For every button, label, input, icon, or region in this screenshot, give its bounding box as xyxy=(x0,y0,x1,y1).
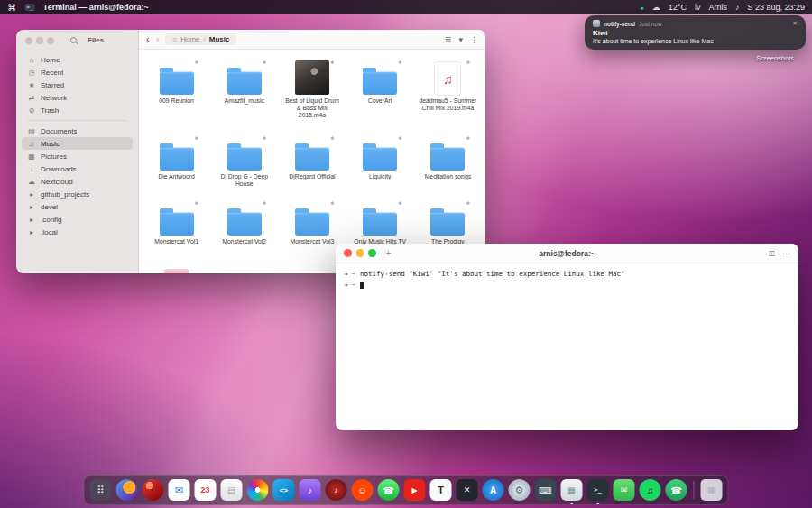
breadcrumb-separator: / xyxy=(204,35,206,43)
terminal-menu-icon[interactable]: ⋯ xyxy=(782,249,790,258)
temperature-indicator[interactable]: 12°C xyxy=(669,3,687,12)
keyboard-icon: ⌨ xyxy=(539,485,551,495)
user-menu[interactable]: Arnis xyxy=(708,3,727,12)
sidebar-item-devel[interactable]: ▸devel xyxy=(22,200,133,213)
file-item-amazfit-music[interactable]: ✱Amazfit_music xyxy=(210,57,278,133)
dock-calendar[interactable]: 23 xyxy=(195,479,217,501)
text-editor-icon: ▤ xyxy=(227,485,235,495)
volume-icon[interactable]: ♪ xyxy=(735,3,740,12)
file-item-die-antwoord[interactable]: ✱Die Antwoord xyxy=(143,133,210,198)
dock-trash[interactable]: ▥ xyxy=(701,479,723,501)
breadcrumb-current[interactable]: Music xyxy=(209,35,230,43)
dock-app-store[interactable]: A xyxy=(483,479,504,501)
dock-music-player[interactable]: ♪ xyxy=(326,479,347,501)
view-options-chevron-icon[interactable]: ▾ xyxy=(458,35,463,44)
sidebar-item-github-projects[interactable]: ▸github_projects xyxy=(22,188,133,200)
sidebar-item-pictures[interactable]: ▦Pictures xyxy=(22,150,133,162)
close-button[interactable] xyxy=(344,249,352,257)
file-item-monstercat-vol1[interactable]: ✱Monstercat Vol1 xyxy=(143,198,210,263)
files-titlebar[interactable]: Files xyxy=(16,30,138,50)
terminal-body[interactable]: →~notify-send "Kiwi" "It's about time to… xyxy=(336,263,798,296)
file-item-deadmau5[interactable]: ✱♫deadmau5 - Summer Chill Mix 2019.m4a xyxy=(414,57,482,133)
folder-icon xyxy=(295,212,329,236)
status-indicator-icon[interactable]: ● xyxy=(641,5,644,11)
cloud-icon: ☁ xyxy=(27,178,36,186)
forward-button[interactable]: › xyxy=(156,34,160,44)
file-item-monstercat-vol2[interactable]: ✱Monstercat Vol2 xyxy=(210,198,278,263)
sidebar-item-nextcloud[interactable]: ☁Nextcloud xyxy=(22,175,133,188)
trash-icon: ▥ xyxy=(707,485,715,495)
file-item-partial[interactable] xyxy=(143,263,210,273)
minimize-button[interactable] xyxy=(356,249,364,257)
dock-files[interactable]: ▦ xyxy=(561,479,583,501)
sidebar-item-trash[interactable]: ⊘Trash xyxy=(22,104,133,116)
file-item-best-of-liquid[interactable]: ✱Best of Liquid Drum & Bass Mix 2015.m4a xyxy=(278,57,346,133)
dock-spotify[interactable]: ♫ xyxy=(640,479,661,501)
desktop-label-screenshots[interactable]: Screenshots xyxy=(756,54,794,62)
emblem-icon: ✱ xyxy=(466,135,469,141)
dock-whatsapp[interactable]: ☎ xyxy=(378,479,400,501)
minimize-button[interactable] xyxy=(36,37,43,44)
notification-popup[interactable]: notify-send Just now ✕ Kiwi It's about t… xyxy=(585,15,806,50)
list-view-icon[interactable]: ≣ xyxy=(445,35,452,44)
dock-keyboard-app[interactable]: ⌨ xyxy=(535,479,557,501)
notification-app-name: notify-send xyxy=(604,21,635,27)
sidebar-item-local[interactable]: ▸.local xyxy=(22,226,133,238)
sidebar-item-config[interactable]: ▸.config xyxy=(22,213,133,226)
file-item-coverart[interactable]: ✱CoverArt xyxy=(346,57,414,133)
maximize-button[interactable] xyxy=(47,37,54,44)
keyboard-layout-indicator[interactable]: lv xyxy=(695,3,701,12)
search-icon[interactable] xyxy=(70,37,77,43)
dock-settings[interactable]: ⚙ xyxy=(509,479,531,501)
dock-terminal[interactable]: >_ xyxy=(587,479,609,501)
back-button[interactable]: ‹ xyxy=(146,34,150,44)
dock-reddit[interactable]: ☺ xyxy=(352,479,374,501)
notification-close-icon[interactable]: ✕ xyxy=(792,20,798,27)
clock[interactable]: S 23 aug, 23:29 xyxy=(747,3,805,12)
whatsapp-icon: ☎ xyxy=(383,485,393,495)
breadcrumb[interactable]: ⌂ Home / Music xyxy=(165,33,236,45)
files-window: Files ⌂Home ◷Recent ★Starred ⇄Network ⊘T… xyxy=(16,30,485,273)
sidebar-item-music[interactable]: ♫Music xyxy=(22,137,133,150)
dock-typora[interactable]: T xyxy=(430,479,452,501)
file-item-label: Amazfit_music xyxy=(225,97,264,105)
file-item-liquicity[interactable]: ✱Liquicity xyxy=(346,133,414,198)
apple-menu-icon[interactable]: ⌘ xyxy=(7,3,16,13)
maximize-button[interactable] xyxy=(368,249,376,257)
dock-firefox[interactable] xyxy=(116,479,138,501)
dock-mail[interactable]: ✉ xyxy=(169,479,190,501)
sidebar-item-recent[interactable]: ◷Recent xyxy=(22,66,133,79)
breadcrumb-home[interactable]: Home xyxy=(180,35,199,43)
dock-app-grid[interactable]: ⠿ xyxy=(90,479,112,501)
dock-dark-app[interactable]: ✕ xyxy=(457,479,478,501)
file-item-meditation-songs[interactable]: ✱Meditation songs xyxy=(414,133,482,198)
dock-firefox-red[interactable] xyxy=(143,479,164,501)
file-item-djregard[interactable]: ✱DjRegard Official xyxy=(278,133,346,198)
dock-text-editor[interactable]: ▤ xyxy=(221,479,243,501)
tiles-icon[interactable]: ⊞ xyxy=(768,249,775,258)
sidebar-item-downloads[interactable]: ↓Downloads xyxy=(22,162,133,175)
terminal-icon: >_ xyxy=(594,486,601,494)
dock-green-app[interactable]: ✉ xyxy=(614,479,635,501)
weather-icon: ☁ xyxy=(652,3,660,12)
sidebar-item-starred[interactable]: ★Starred xyxy=(22,79,133,91)
folder-icon: ▸ xyxy=(27,203,36,211)
dock-calls[interactable]: ☎ xyxy=(666,479,687,501)
sidebar-item-label: Starred xyxy=(41,81,64,89)
trash-icon: ⊘ xyxy=(27,106,36,115)
dock-youtube[interactable]: ▶ xyxy=(404,479,426,501)
sidebar-item-home[interactable]: ⌂Home xyxy=(22,53,133,66)
close-button[interactable] xyxy=(25,37,32,44)
terminal-titlebar[interactable]: + arnis@fedora:~ ⊞ ⋯ xyxy=(336,244,798,263)
sidebar-item-documents[interactable]: ▤Documents xyxy=(22,125,133,137)
window-menu-icon[interactable]: ⋮ xyxy=(470,35,478,44)
sidebar-item-network[interactable]: ⇄Network xyxy=(22,91,133,104)
dock-music[interactable]: ♪ xyxy=(300,479,321,501)
terminal-line: →~ xyxy=(344,280,790,291)
dock-photos[interactable] xyxy=(247,479,269,501)
file-item-009-reunion[interactable]: ✱009 Reunion xyxy=(143,57,210,133)
terminal-cursor xyxy=(360,282,364,289)
file-item-dj-drop-g[interactable]: ✱Dj Drop G - Deep House xyxy=(210,133,278,198)
dock-vscode[interactable]: <> xyxy=(273,479,295,501)
new-tab-button[interactable]: + xyxy=(386,248,392,258)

━━━━━━━━━━

• **TASK STATEMENT**: Output the records above exactly as they are, leaving out the pictures.

• **EXERCISE OUTPUT**:
For every button, label, input, icon, or region in this screenshot, give its bounding box as xyxy=(x0,y0,x1,y1).
breadcrumb-separator: / xyxy=(204,35,206,43)
terminal-menu-icon[interactable]: ⋯ xyxy=(782,249,790,258)
temperature-indicator[interactable]: 12°C xyxy=(669,3,687,12)
keyboard-icon: ⌨ xyxy=(539,485,551,495)
user-menu[interactable]: Arnis xyxy=(708,3,727,12)
sidebar-item-devel[interactable]: ▸devel xyxy=(22,200,133,213)
file-item-amazfit-music[interactable]: ✱Amazfit_music xyxy=(210,57,278,133)
dock-calendar[interactable]: 23 xyxy=(195,479,217,501)
text-editor-icon: ▤ xyxy=(227,485,235,495)
volume-icon[interactable]: ♪ xyxy=(735,3,740,12)
file-item-die-antwoord[interactable]: ✱Die Antwoord xyxy=(143,133,210,198)
dock-trash[interactable]: ▥ xyxy=(701,479,723,501)
breadcrumb-current[interactable]: Music xyxy=(209,35,230,43)
dock-app-store[interactable]: A xyxy=(483,479,504,501)
dock-music-player[interactable]: ♪ xyxy=(326,479,347,501)
view-options-chevron-icon[interactable]: ▾ xyxy=(458,35,463,44)
sidebar-item-github-projects[interactable]: ▸github_projects xyxy=(22,188,133,200)
sidebar-item-pictures[interactable]: ▦Pictures xyxy=(22,150,133,162)
close-button[interactable] xyxy=(344,249,352,257)
file-item-monstercat-vol1[interactable]: ✱Monstercat Vol1 xyxy=(143,198,210,263)
files-titlebar[interactable]: Files xyxy=(16,30,138,50)
terminal-body[interactable]: →~notify-send "Kiwi" "It's about time to… xyxy=(336,263,798,296)
file-item-deadmau5[interactable]: ✱♫deadmau5 - Summer Chill Mix 2019.m4a xyxy=(414,57,482,133)
folder-icon xyxy=(295,212,329,236)
status-indicator-icon[interactable]: ● xyxy=(641,5,644,11)
cloud-icon: ☁ xyxy=(27,178,36,186)
forward-button[interactable]: › xyxy=(156,34,160,44)
file-item-monstercat-vol2[interactable]: ✱Monstercat Vol2 xyxy=(210,198,278,263)
sidebar-item-nextcloud[interactable]: ☁Nextcloud xyxy=(22,175,133,188)
trash-icon: ▥ xyxy=(707,485,715,495)
file-item-partial[interactable] xyxy=(143,263,210,273)
minimize-button[interactable] xyxy=(356,249,364,257)
dock-files[interactable]: ▦ xyxy=(561,479,583,501)
sidebar-item-trash[interactable]: ⊘Trash xyxy=(22,104,133,116)
file-item-best-of-liquid[interactable]: ✱Best of Liquid Drum & Bass Mix 2015.m4a xyxy=(278,57,346,133)
dock-spotify[interactable]: ♫ xyxy=(640,479,661,501)
desktop-label-screenshots[interactable]: Screenshots xyxy=(756,54,794,62)
emblem-icon: ✱ xyxy=(466,135,469,141)
dock-whatsapp[interactable]: ☎ xyxy=(378,479,400,501)
minimize-button[interactable] xyxy=(36,37,43,44)
notification-popup[interactable]: notify-send Just now ✕ Kiwi It's about t… xyxy=(585,15,806,50)
list-view-icon[interactable]: ≣ xyxy=(445,35,452,44)
dock-keyboard-app[interactable]: ⌨ xyxy=(535,479,557,501)
notification-app-name: notify-send xyxy=(604,21,635,27)
sidebar-item-local[interactable]: ▸.local xyxy=(22,226,133,238)
sidebar-item-config[interactable]: ▸.config xyxy=(22,213,133,226)
file-item-coverart[interactable]: ✱CoverArt xyxy=(346,57,414,133)
maximize-button[interactable] xyxy=(47,37,54,44)
keyboard-layout-indicator[interactable]: lv xyxy=(695,3,701,12)
search-icon[interactable] xyxy=(70,37,77,43)
dock-settings[interactable]: ⚙ xyxy=(509,479,531,501)
dock-terminal[interactable]: >_ xyxy=(587,479,609,501)
back-button[interactable]: ‹ xyxy=(146,34,150,44)
dock-reddit[interactable]: ☺ xyxy=(352,479,374,501)
notification-close-icon[interactable]: ✕ xyxy=(792,20,798,27)
clock[interactable]: S 23 aug, 23:29 xyxy=(747,3,805,12)
whatsapp-icon: ☎ xyxy=(383,485,393,495)
breadcrumb[interactable]: ⌂ Home / Music xyxy=(165,33,236,45)
files-window: Files ⌂Home ◷Recent ★Starred ⇄Network ⊘T… xyxy=(16,30,485,273)
sidebar-item-music[interactable]: ♫Music xyxy=(22,137,133,150)
dock-typora[interactable]: T xyxy=(430,479,452,501)
file-item-label: Amazfit_music xyxy=(225,97,264,105)
file-item-liquicity[interactable]: ✱Liquicity xyxy=(346,133,414,198)
apple-menu-icon[interactable]: ⌘ xyxy=(7,3,16,13)
maximize-button[interactable] xyxy=(368,249,376,257)
dock-firefox[interactable] xyxy=(116,479,138,501)
dock-mail[interactable]: ✉ xyxy=(169,479,190,501)
sidebar-item-recent[interactable]: ◷Recent xyxy=(22,66,133,79)
breadcrumb-home[interactable]: Home xyxy=(180,35,199,43)
dock-app-grid[interactable]: ⠿ xyxy=(90,479,112,501)
dock-dark-app[interactable]: ✕ xyxy=(457,479,478,501)
file-item-meditation-songs[interactable]: ✱Meditation songs xyxy=(414,133,482,198)
dock-firefox-red[interactable] xyxy=(143,479,164,501)
file-item-djregard[interactable]: ✱DjRegard Official xyxy=(278,133,346,198)
dock-text-editor[interactable]: ▤ xyxy=(221,479,243,501)
tiles-icon[interactable]: ⊞ xyxy=(768,249,775,258)
sidebar-item-downloads[interactable]: ↓Downloads xyxy=(22,162,133,175)
terminal-icon: >_ xyxy=(594,486,601,494)
dock-green-app[interactable]: ✉ xyxy=(614,479,635,501)
weather-icon: ☁ xyxy=(652,3,660,12)
sidebar-item-starred[interactable]: ★Starred xyxy=(22,79,133,91)
folder-icon: ▸ xyxy=(27,203,36,211)
dock-calls[interactable]: ☎ xyxy=(666,479,687,501)
sidebar-item-label: Starred xyxy=(41,81,64,89)
trash-icon: ⊘ xyxy=(27,106,36,115)
dock-youtube[interactable]: ▶ xyxy=(404,479,426,501)
sidebar-item-home[interactable]: ⌂Home xyxy=(22,53,133,66)
close-button[interactable] xyxy=(25,37,32,44)
terminal-titlebar[interactable]: + arnis@fedora:~ ⊞ ⋯ xyxy=(336,244,798,263)
sidebar-item-documents[interactable]: ▤Documents xyxy=(22,125,133,137)
window-menu-icon[interactable]: ⋮ xyxy=(470,35,478,44)
sidebar-item-network[interactable]: ⇄Network xyxy=(22,91,133,104)
dock-music[interactable]: ♪ xyxy=(300,479,321,501)
terminal-line: →~ xyxy=(344,280,790,291)
dock-photos[interactable] xyxy=(247,479,269,501)
file-item-009-reunion[interactable]: ✱009 Reunion xyxy=(143,57,210,133)
terminal-cursor xyxy=(360,282,364,289)
file-item-dj-drop-g[interactable]: ✱Dj Drop G - Deep House xyxy=(210,133,278,198)
dock-vscode[interactable]: <> xyxy=(273,479,295,501)
new-tab-button[interactable]: + xyxy=(386,248,392,258)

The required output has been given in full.